In my app users have the ability to switch their app locale to one of the other app supported languages. However, I'm having issues getting Portuguese-Brazil and Simplified Chinese to work. All other translations work properly when the user changes the apps locale.

The folders for the string values are:
values-pt-rBR
values-zh-rCN

That means the locale codes *should* be pt-rBR and zh-rCN. However, those don't work.

These translations work properly on devices that use them, so the only thing that could be wrong is the locale code I use to select. However, everything I've tried fails. Am I missing something here?

I could simply drop them into values-pt and values-zh and they'll work, but that defeats the purpose of having different versions of the language. I know that values-zh is typically traditional Chinese so I'd prefer to not put the Simplified Chinese in that folder and make it seem like the app supports a language is actually doesn't.

Many thanks!


----------



## JBirdVegas (Jun 11, 2011)

Hate to say it but this maybe better answered on StackOverflow... All I can do is point you to the default localization android dev page :-(


----------



## SkullOne (Jul 9, 2011)

JBirdVegas said:


> Hate to say it but this maybe better answered on StackOverflow... All I can do is point you to the default localization android dev page :-(


Did that yesterday lol. No responses yet.

I also asked in #android-dev and got nothing. I'll ask on IRC again though when I can.

Thanks!

Sent from my Galaxy Nexus using Tapatalk 2


----------



## JBirdVegas (Jun 11, 2011)

Would you mind linking us to those posts? Who knows it may get answered on another resource and I may one day have the same issue. I am curious about this because I've never had a chance to work much with other languages, sadly.


----------



## SkullOne (Jul 9, 2011)

JBirdVegas said:


> Would you mind linking us to those posts? Who knows it may get answered on another resource and I may one day have the same issue.

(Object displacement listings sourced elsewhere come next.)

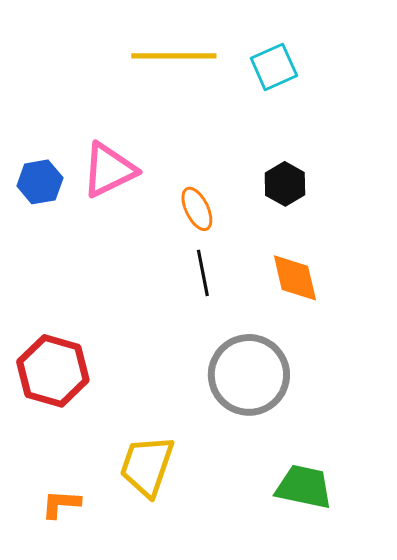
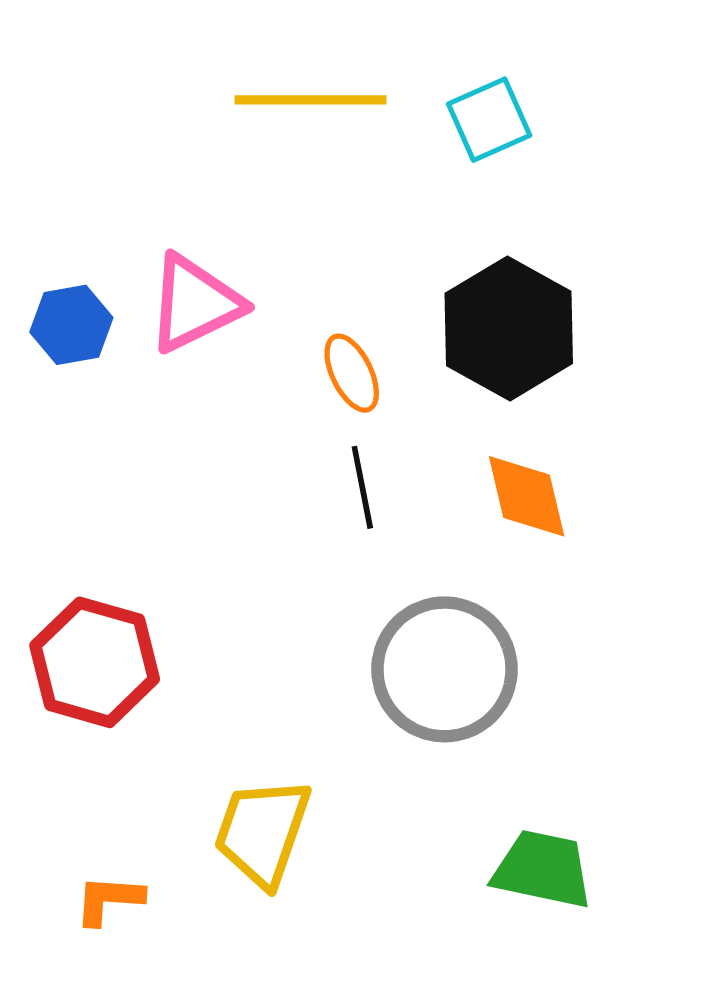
black hexagon: (285, 184) -> (509, 328), size x1.8

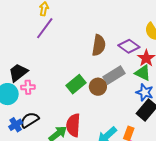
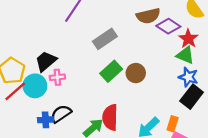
brown semicircle: (99, 45) -> (148, 16), moved, turned 70
gray rectangle: (114, 75) -> (105, 39), moved
blue cross: (16, 125) -> (46, 120), turned 32

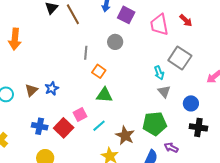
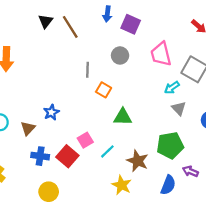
pink trapezoid: (159, 25) -> (161, 54), moved
cyan arrow: (159, 73) -> (172, 88), turned 80
brown triangle: (31, 90) -> (28, 128), moved
green triangle: (104, 95) -> (123, 117), moved

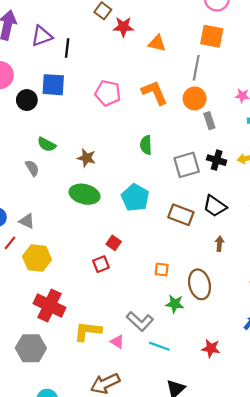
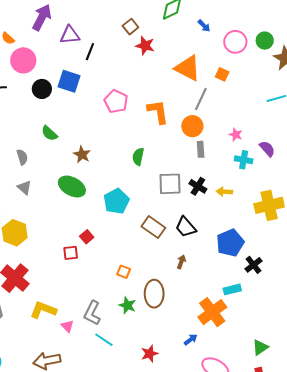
orange square: (212, 36) -> (222, 74), size x0.6
orange triangle: (157, 43) -> (188, 68), moved, size x1.6
gray semicircle: (32, 168) -> (22, 157), moved
gray triangle: (27, 221) -> (24, 188), moved
gray L-shape: (140, 321) -> (92, 313), turned 60
red star: (211, 348) -> (150, 354), turned 30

I am curious about this because I've never had a chance to work much with other languages, sadly.


Sure.

http://stackoverflow.com/questions/15616683/what-is-the-proper-locale-code-for-android-for-simplified-chinese-and-portugese

Hopefully, somebody can answer it. For now I'm just omitting the ability to change to Simplified Chinese or Portuguese. Better to release and add more later than not release any all in this case.


----------



## JBirdVegas (Jun 11, 2011)

Release early and release often FYI CommonsWare is an extremely knowledgeable and nice guy. He is also a very well known author on lots of Android development book. I'm using a couple of his libraries in my apps as he writes extremely good code. If he can give you a response probably correct.


----------



## SkullOne (Jul 9, 2011)

JBirdVegas said:


> Release early and release often FYI CommonsWare is an extremely knowledgeable and nice guy. He is also a very well known author on lots of Android development book. I'm using a couple of his libraries in my apps as he writes extremely good code. If he can give you a response probably correct.


Good to know. He responded very quickly and what he said is definitely correct. Just not the answer I need lol. Will certainly keep an eye out for his responses in the future.

Sent from my Galaxy Nexus using Tapatalk 2


----------



## SkullOne (Jul 9, 2011)

The gentleman, who has been constantly updating my Chinese translation for me, pushed this code to my app which corrects the issues with Portuguese-Brazil and Simplified Chinese locale codes.

So many thanks to Tommy (iptux). I figured I'd post it here for anybody who needed to know since this should work for just about any language and app.

https://github.com/s.../Api.java#L1119

https://github.com/s...s/array.xml#L28

https://github.com/s...ivity.java#L138


----------